Satanic Hell #1 is basically Footloose on industrial metal steroids. When Death Priest (yes, that is his real name . . . at least according to his ID), Dante, and Exodus score a gig for their metal band, Satanic Hell, they pack up and head to Texas. It’s not long before they encounter trouble in the shape of a local cop. Apparently, dancing isn’t the only thing outlawed by this pack of squares, and the man with the badge promptly declares the band a “traveling satanic circus” and initiates standard protocol (beat the @#$% out of those arrested and throw them in jail). Eventually, after hours of torture at the hands of the Police, the band gets a break when the promoter who booked their gig shows up and bails them out. This is when they learn that the economic crisis has led to Texas privatizing the state and local government. A group of fundamentalist churches bought up everything (Police, fire, courts, jails, airports, parks, etc.) and have enacted the enforcement of “religious law.” Seems like the perfect place for a rock band with a name like “Satanic Hell” to start making some waves . . .

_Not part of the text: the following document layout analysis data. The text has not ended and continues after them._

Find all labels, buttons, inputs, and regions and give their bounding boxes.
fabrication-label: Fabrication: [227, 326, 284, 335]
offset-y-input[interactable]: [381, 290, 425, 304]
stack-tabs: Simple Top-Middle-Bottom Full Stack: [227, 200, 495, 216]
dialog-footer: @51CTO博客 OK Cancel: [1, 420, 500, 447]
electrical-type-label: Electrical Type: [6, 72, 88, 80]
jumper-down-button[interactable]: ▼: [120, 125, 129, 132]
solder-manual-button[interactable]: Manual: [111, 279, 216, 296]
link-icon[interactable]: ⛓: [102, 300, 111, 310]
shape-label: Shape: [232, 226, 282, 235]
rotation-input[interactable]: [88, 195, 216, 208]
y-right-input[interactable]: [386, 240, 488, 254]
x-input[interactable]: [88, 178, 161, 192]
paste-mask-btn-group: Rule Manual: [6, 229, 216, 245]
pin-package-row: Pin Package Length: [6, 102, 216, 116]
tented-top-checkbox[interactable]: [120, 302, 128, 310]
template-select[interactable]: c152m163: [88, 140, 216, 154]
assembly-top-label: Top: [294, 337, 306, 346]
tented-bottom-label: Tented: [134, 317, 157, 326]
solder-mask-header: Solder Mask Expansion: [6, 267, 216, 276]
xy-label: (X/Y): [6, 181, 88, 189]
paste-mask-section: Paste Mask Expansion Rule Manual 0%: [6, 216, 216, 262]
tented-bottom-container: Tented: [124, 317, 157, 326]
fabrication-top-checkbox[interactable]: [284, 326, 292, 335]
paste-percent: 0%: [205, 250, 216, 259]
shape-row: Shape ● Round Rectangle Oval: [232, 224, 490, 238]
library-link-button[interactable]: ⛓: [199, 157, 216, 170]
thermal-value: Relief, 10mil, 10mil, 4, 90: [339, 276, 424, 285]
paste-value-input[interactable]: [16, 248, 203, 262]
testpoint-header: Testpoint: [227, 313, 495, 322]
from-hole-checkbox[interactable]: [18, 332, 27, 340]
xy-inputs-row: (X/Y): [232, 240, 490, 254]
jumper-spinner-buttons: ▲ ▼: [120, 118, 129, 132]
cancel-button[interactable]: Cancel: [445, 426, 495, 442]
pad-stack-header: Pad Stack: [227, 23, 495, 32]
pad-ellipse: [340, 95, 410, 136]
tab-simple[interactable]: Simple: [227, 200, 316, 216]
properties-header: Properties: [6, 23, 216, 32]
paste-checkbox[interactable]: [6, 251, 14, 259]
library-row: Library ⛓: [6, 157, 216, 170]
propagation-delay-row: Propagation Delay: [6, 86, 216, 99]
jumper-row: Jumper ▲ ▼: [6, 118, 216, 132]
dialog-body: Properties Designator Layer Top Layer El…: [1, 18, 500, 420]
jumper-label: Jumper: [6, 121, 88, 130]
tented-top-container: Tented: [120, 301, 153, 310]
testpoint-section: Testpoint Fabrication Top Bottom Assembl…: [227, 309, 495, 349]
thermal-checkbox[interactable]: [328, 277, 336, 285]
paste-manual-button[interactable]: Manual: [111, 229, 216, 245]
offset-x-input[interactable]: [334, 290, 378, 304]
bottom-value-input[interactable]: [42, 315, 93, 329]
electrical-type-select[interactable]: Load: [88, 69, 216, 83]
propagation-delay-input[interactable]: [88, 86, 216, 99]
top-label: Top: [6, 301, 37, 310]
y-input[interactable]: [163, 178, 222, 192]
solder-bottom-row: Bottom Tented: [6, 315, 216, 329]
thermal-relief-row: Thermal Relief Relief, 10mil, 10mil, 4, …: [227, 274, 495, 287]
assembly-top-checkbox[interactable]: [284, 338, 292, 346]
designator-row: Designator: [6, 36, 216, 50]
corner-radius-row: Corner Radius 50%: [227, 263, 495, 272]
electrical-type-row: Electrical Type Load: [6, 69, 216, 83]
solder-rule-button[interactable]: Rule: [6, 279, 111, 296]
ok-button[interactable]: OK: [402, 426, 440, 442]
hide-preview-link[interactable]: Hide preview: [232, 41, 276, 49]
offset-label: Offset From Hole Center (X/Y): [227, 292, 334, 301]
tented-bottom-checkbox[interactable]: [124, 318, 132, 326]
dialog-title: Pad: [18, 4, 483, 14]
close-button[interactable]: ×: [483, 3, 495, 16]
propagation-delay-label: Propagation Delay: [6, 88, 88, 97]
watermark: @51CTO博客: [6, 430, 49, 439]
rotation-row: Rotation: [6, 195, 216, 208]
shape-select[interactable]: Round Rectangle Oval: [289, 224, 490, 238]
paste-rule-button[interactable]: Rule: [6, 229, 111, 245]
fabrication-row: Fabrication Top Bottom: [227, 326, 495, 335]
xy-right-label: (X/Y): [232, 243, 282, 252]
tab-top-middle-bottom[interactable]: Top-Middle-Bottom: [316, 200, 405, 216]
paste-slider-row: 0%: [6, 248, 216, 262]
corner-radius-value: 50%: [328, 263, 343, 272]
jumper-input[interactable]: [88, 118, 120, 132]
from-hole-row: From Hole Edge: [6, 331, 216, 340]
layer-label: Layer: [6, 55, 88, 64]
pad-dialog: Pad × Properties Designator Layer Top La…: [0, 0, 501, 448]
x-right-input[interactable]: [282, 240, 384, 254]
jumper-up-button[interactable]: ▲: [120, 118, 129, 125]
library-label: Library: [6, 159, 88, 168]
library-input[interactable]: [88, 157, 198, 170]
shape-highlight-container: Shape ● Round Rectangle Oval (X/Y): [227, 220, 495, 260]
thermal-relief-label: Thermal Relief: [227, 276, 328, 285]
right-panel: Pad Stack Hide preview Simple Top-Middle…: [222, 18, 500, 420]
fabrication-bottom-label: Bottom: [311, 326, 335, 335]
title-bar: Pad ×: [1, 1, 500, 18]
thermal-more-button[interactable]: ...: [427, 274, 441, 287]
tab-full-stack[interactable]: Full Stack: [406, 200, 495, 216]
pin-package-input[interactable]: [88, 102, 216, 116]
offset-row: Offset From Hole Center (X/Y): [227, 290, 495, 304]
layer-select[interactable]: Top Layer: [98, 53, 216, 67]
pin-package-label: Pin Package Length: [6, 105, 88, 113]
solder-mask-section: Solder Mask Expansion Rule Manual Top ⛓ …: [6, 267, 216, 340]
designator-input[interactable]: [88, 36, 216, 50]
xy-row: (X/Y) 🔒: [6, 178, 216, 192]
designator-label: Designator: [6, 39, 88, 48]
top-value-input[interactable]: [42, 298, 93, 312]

Satanic Hell is sure to appeal to fans of metal and industrial rock. The story is very much seen through the eyes of the band members, and it’s clear from the opening dialogue that Douros is an avid fan of the “music of the devil.” Artists Kevin Enhart and Newel Anderson, as well as colorist Jimmy Kerast, also add a lot of atmosphere to the book and seem like a good fit for the story. Also, given that this is only issue one out of seven, Douros has left enough story threads to keep the reader coming back for more, including the unique and “topical” setting for the book and a growing fandom for the metal band from the young folk in town.

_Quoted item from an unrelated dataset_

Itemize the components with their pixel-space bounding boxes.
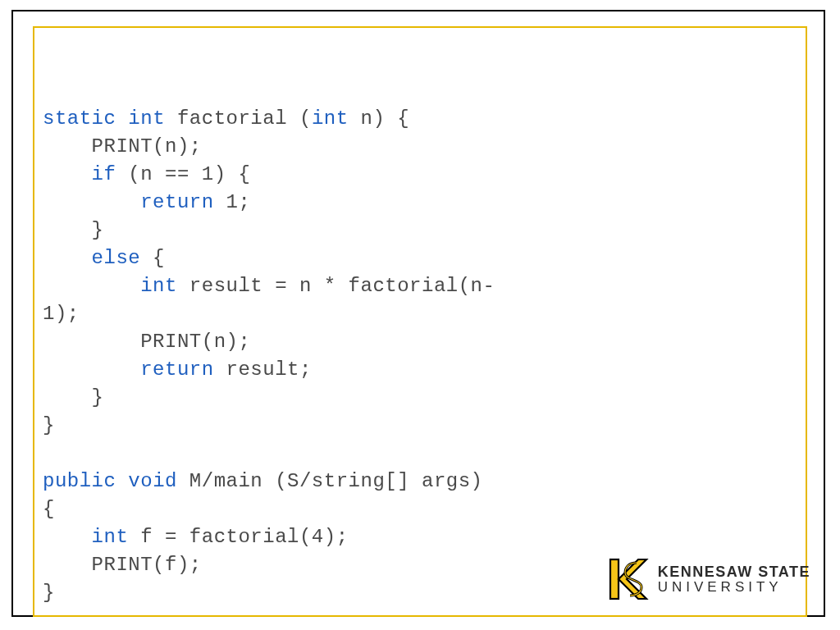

Speaking of the setting, which is described by the creators as a “religious dystopia,” I have to mention that while it is an incredibly interesting idea to explore the topic of religious authority taking power through privatization, there were times when the book felt like it had a personal vendetta against Texas. I’m not the most conservative fellow, but I have met a good amount of decent Texans who have true pride in their state, and I worry that they might be slightly put-off or offended by the depiction of their home. Douros obviously is going for a satirical bend to the story, but that kind of subtlety can fly right over readers' heads at times. In no way am I saying this isn’t a subject that Douros should write about, I’m just saying the creative team may want to skip the conventions in our largest state.
If you dig metal bands and scary authority figures, then support indie comics by getting your hands on a copy of Satanic Hell! You can find out more about Satanic Hell and the creative team at the official website or the Satanic Hell Facebook page.
That’s all for now, comic book sniffers! Until next time, keep those Satanic Hell CDs hidden from your parents, safely under the bed, and stay the @#$% out of Texas!!!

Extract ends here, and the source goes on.